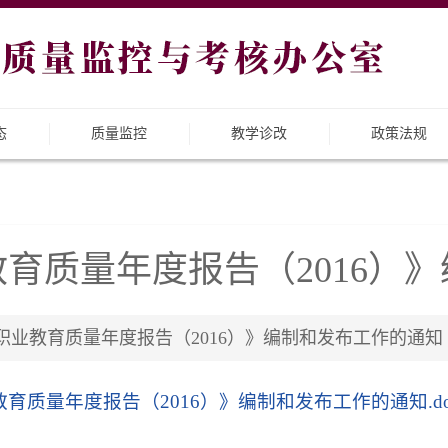
态
质量监控
教学诊改
政策法规
育质量年度报告（2016）
教育质量年度报告（2016）》编制和发布工作的通知 | 发布日
质量年度报告（2016）》编制和发布工作的通知.do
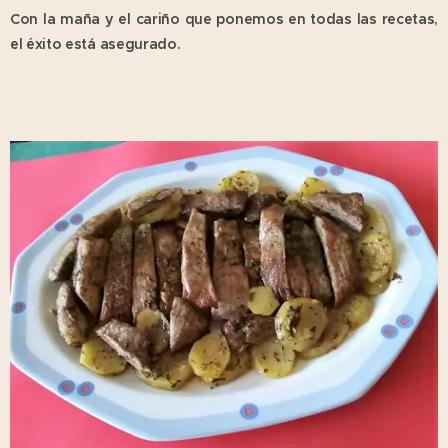
Con la maña y el cariño que ponemos en todas las recetas,
el éxito está asegurado.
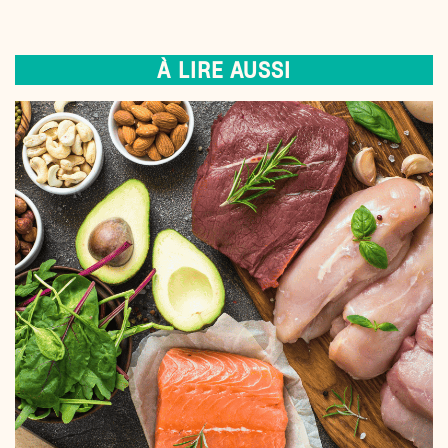
À LIRE AUSSI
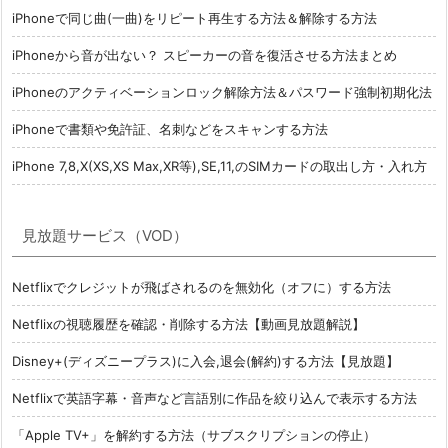
iPhoneで同じ曲(一曲)をリピート再生する方法＆解除する方法
iPhoneから音が出ない？ スピーカーの音を復活させる方法まとめ
iPhoneのアクティベーションロック解除方法＆パスワード強制初期化法
iPhoneで書類や免許証、名刺などをスキャンする方法
iPhone 7,8,X(XS,XS Max,XR等),SE,11,のSIMカードの取出し方・入れ方
見放題サービス（VOD）
Netflixでクレジットが飛ばされるのを無効化（オフに）する方法
Netflixの視聴履歴を確認・削除する方法【動画見放題解説】
Disney+(ディズニープラス)に入会,退会(解約)する方法【見放題】
Netflixで英語字幕・音声など言語別に作品を絞り込んで表示する方法
「Apple TV+」を解約する方法（サブスクリプションの停止）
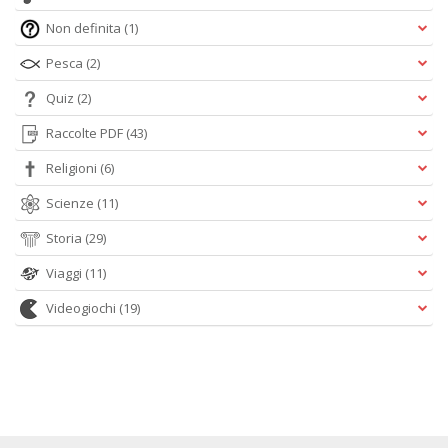
Non definita
(1)
Pesca
(2)
Quiz
(2)
Raccolte PDF
(43)
Religioni
(6)
Scienze
(11)
Storia
(29)
Viaggi
(11)
Videogiochi
(19)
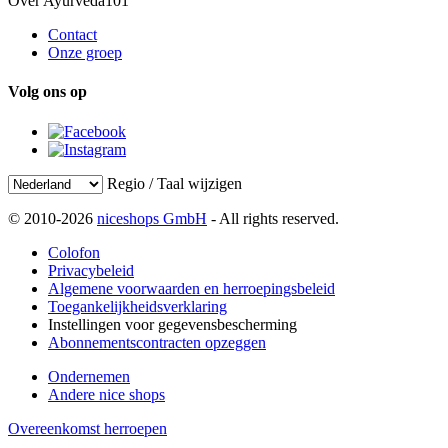
Over Ayurveda101
Contact
Onze groep
Volg ons op
Regio / Taal wijzigen
© 2010-2026
niceshops GmbH
- All rights reserved.
Colofon
Privacybeleid
Algemene voorwaarden en herroepingsbeleid
Toegankelijkheidsverklaring
Instellingen voor gegevensbescherming
Abonnementscontracten opzeggen
Ondernemen
Andere nice shops
Overeenkomst herroepen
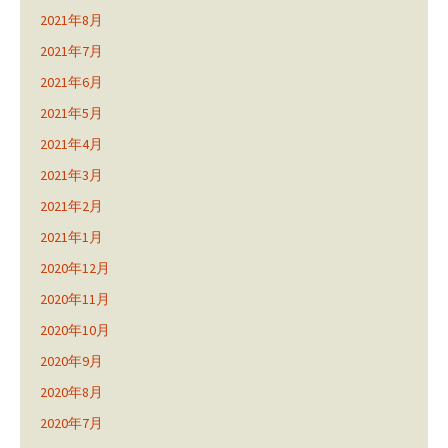
2021年8月
2021年7月
2021年6月
2021年5月
2021年4月
2021年3月
2021年2月
2021年1月
2020年12月
2020年11月
2020年10月
2020年9月
2020年8月
2020年7月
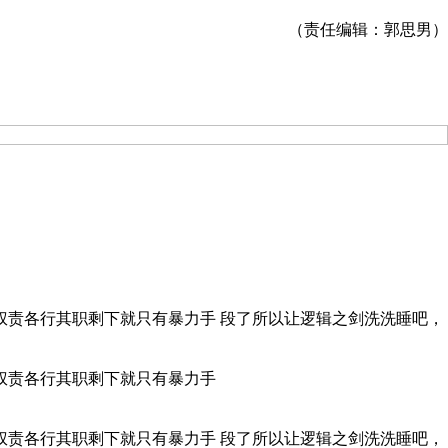
（责任编辑：郭思男）
权责各行其职剩下就只有暴力手 段了所以让逻辑之剑洗洗睡吧，
权责各行其职剩下就只有暴力手
权责各行其职剩下就只有暴力手 段了所以让逻辑之剑洗洗睡吧，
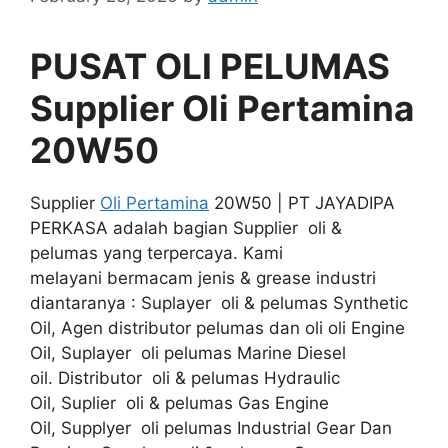
PUSAT OLI PELUMAS
Supplier Oli Pertamina
20W50
Supplier
Oli Pertamina
20W50 | PT JAYADIPA
PERKASA adalah bagian Supplier oli &
pelumas yang terpercaya. Kami
melayani bermacam jenis & grease industri
diantaranya : Suplayer oli & pelumas Synthetic
Oil, Agen distributor pelumas dan oli oli Engine
Oil, Suplayer oli pelumas Marine Diesel
oil. Distributor oli & pelumas Hydraulic
Oil, Suplier oli & pelumas Gas Engine
Oil, Supplyer oli pelumas Industrial Gear Dan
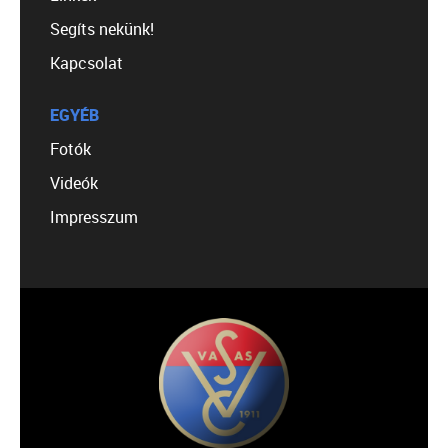
Segíts nekünk!
Kapcsolat
EGYÉB
Fotók
Videók
Impresszum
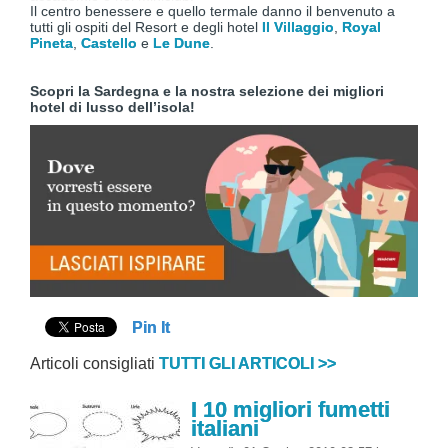
Il centro benessere e quello termale danno il benvenuto a
tutti gli ospiti del Resort e degli hotel
Il Villaggio
,
Royal
Pineta
,
Castello
e
Le Dune
.
Scopri la Sardegna e la nostra selezione dei migliori
hotel di lusso dell’isola!
Pin It
Articoli consigliati
TUTTI GLI ARTICOLI >>
I 10 migliori fumetti
italiani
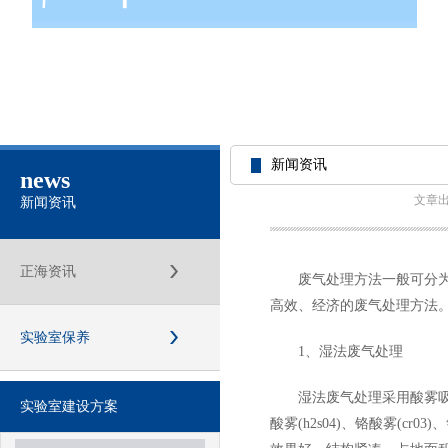
新闻资讯
news
文章
新闻资讯
正海资讯
废气处理方法一般可分
高效、经济的废气处理方法
实验室保养
1、湿法废气处理
湿法废气处理采用酸雾吸收
实验室建设方案
酸雾(h2s04)、铬酸雾(cr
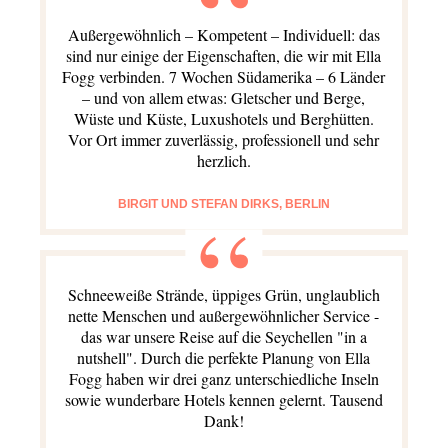
Außergewöhnlich – Kompetent – Individuell: das
sind nur einige der Eigenschaften, die wir mit Ella
Fogg verbinden. 7 Wochen Südamerika – 6 Länder
– und von allem etwas: Gletscher und Berge,
Wüste und Küste, Luxushotels und Berghütten.
Vor Ort immer zuverlässig, professionell und sehr
herzlich.
BIRGIT UND STEFAN DIRKS, BERLIN
Schneeweiße Strände, üppiges Grün, unglaublich
nette Menschen und außergewöhnlicher Service -
das war unsere Reise auf die Seychellen "in a
nutshell". Durch die perfekte Planung von Ella
Fogg haben wir drei ganz unterschiedliche Inseln
sowie wunderbare Hotels kennen gelernt. Tausend
Dank!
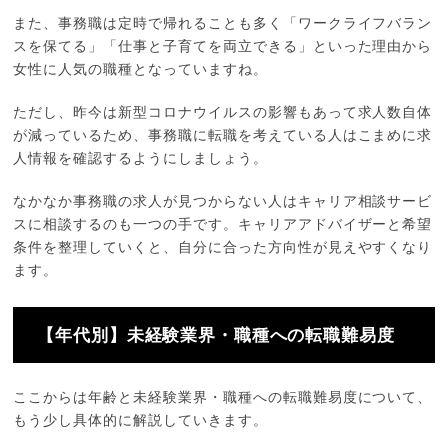
また、事務職は定時で帰れることも多く「ワークライフバラン
スを保てる」「仕事と子育てを両立できる」といった理由から
女性に人気の職種となっていますね。
ただし、昨今は新型コロナウイルスの影響もあって求人数自体
が減っているため、事務職に転職を考えている人はこまめに求
人情報を確認するようにしましょう。
なかなか事務職の求人が見つからない人はキャリア相談サービ
スに相談するのも一つの手です。キャリアアドバイザーと希望
条件を整理していくと、自分に合った方向性が見えやすくなり
ます。
【年代別】未経験業界・職種への転職難易度
ここからは年齢と未経験業界・職種への転職難易度について、
もう少し具体的に解説していきます。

+++++

Reproduce each line above precisely, with no pictures.

— RESULT OF THIS TASK —
态
质量监控
教学诊改
政策法规
育质量年度报告（2016）
教育质量年度报告（2016）》编制和发布工作的通知 | 发布日
质量年度报告（2016）》编制和发布工作的通知.do
Con la maña y el cariño que ponemos en todas las recetas,
el éxito está asegurado.
À LIRE AUSSI
iPhoneで同じ曲(一曲)をリピート再生する方法＆解除する方法
iPhoneから音が出ない？ スピーカーの音を復活させる方法まとめ
iPhoneのアクティベーションロック解除方法＆パスワード強制初期化法
iPhoneで書類や免許証、名刺などをスキャンする方法
iPhone 7,8,X(XS,XS Max,XR等),SE,11,のSIMカードの取出し方・入れ方
見放題サービス（VOD）
Netflixでクレジットが飛ばされるのを無効化（オフに）する方法
Netflixの視聴履歴を確認・削除する方法【動画見放題解説】
Disney+(ディズニープラス)に入会,退会(解約)する方法【見放題】
Netflixで英語字幕・音声など言語別に作品を絞り込んで表示する方法
「Apple TV+」を解約する方法（サブスクリプションの停止）
Non definita
(1)
Pesca
(2)
Quiz
(2)
Raccolte PDF
(43)
Religioni
(6)
Scienze
(11)
Storia
(29)
Viaggi
(11)
Videogiochi
(19)
Over Ayurveda101
Contact
Onze groep
Volg ons op
Regio / Taal wijzigen
© 2010-2026
niceshops GmbH
- All rights reserved.
Colofon
Privacybeleid
Algemene voorwaarden en herroepingsbeleid
Toegankelijkheidsverklaring
Instellingen voor gegevensbescherming
Abonnementscontracten opzeggen
Ondernemen
Andere nice shops
Overeenkomst herroepen
2021年8月
2021年7月
2021年6月
2021年5月
2021年4月
2021年3月
2021年2月
2021年1月
2020年12月
2020年11月
2020年10月
2020年9月
2020年8月
2020年7月
（责任编辑：郭思男）
权责各行其职剩下就只有暴力手 段了所以让逻辑之剑洗洗睡吧，
权责各行其职剩下就只有暴力手
权责各行其职剩下就只有暴力手 段了所以让逻辑之剑洗洗睡吧，
PUSAT OLI PELUMAS
Supplier Oli Pertamina
20W50
Supplier
Oli Pertamina
20W50 | PT JAYADIPA
PERKASA adalah bagian Supplier oli &
pelumas yang terpercaya. Kami
melayani bermacam jenis & grease industri
diantaranya : Suplayer oli & pelumas Synthetic
Oil, Agen distributor pelumas dan oli oli Engine
Oil, Suplayer oli pelumas Marine Diesel
oil. Distributor oli & pelumas Hydraulic
Oil, Suplier oli & pelumas Gas Engine
Oil, Supplyer oli pelumas Industrial Gear Dan
Segíts nekünk!
Kapcsolat
EGYÉB
Fotók
Videók
Impresszum
Il centro benessere e quello termale danno il benvenuto a
tutti gli ospiti del Resort e degli hotel
Il Villaggio
,
Royal
Pineta
,
Castello
e
Le Dune
.
Scopri la Sardegna e la nostra selezione dei migliori
hotel di lusso dell’isola!
Pin It
Articoli consigliati
TUTTI GLI ARTICOLI >>
I 10 migliori fumetti
italiani
新闻资讯
news
文章
新闻资讯
正海资讯
废气处理方法一般可分
高效、经济的废气处理方法
实验室保养
1、湿法废气处理
湿法废气处理采用酸雾吸收
实验室建设方案
酸雾(h2s04)、铬酸雾(cr
Außergewöhnlich – Kompetent – Individuell: das
sind nur einige der Eigenschaften, die wir mit Ella
Fogg verbinden. 7 Wochen Südamerika – 6 Länder
– und von allem etwas: Gletscher und Berge,
Wüste und Küste, Luxushotels und Berghütten.
Vor Ort immer zuverlässig, professionell und sehr
herzlich.
BIRGIT UND STEFAN DIRKS, BERLIN
Schneeweiße Strände, üppiges Grün, unglaublich
nette Menschen und außergewöhnlicher Service -
das war unsere Reise auf die Seychellen "in a
nutshell". Durch die perfekte Planung von Ella
Fogg haben wir drei ganz unterschiedliche Inseln
sowie wunderbare Hotels kennen gelernt. Tausend
Dank!
また、事務職は定時で帰れることも多く「ワークライフバラン
スを保てる」「仕事と子育てを両立できる」といった理由から
女性に人気の職種となっていますね。
ただし、昨今は新型コロナウイルスの影響もあって求人数自体
が減っているため、事務職に転職を考えている人はこまめに求
人情報を確認するようにしましょう。
なかなか事務職の求人が見つからない人はキャリア相談サービ
スに相談するのも一つの手です。キャリアアドバイザーと希望
条件を整理していくと、自分に合った方向性が見えやすくなり
ます。
【年代別】未経験業界・職種への転職難易度
ここからは年齢と未経験業界・職種への転職難易度について、
もう少し具体的に解説していきます。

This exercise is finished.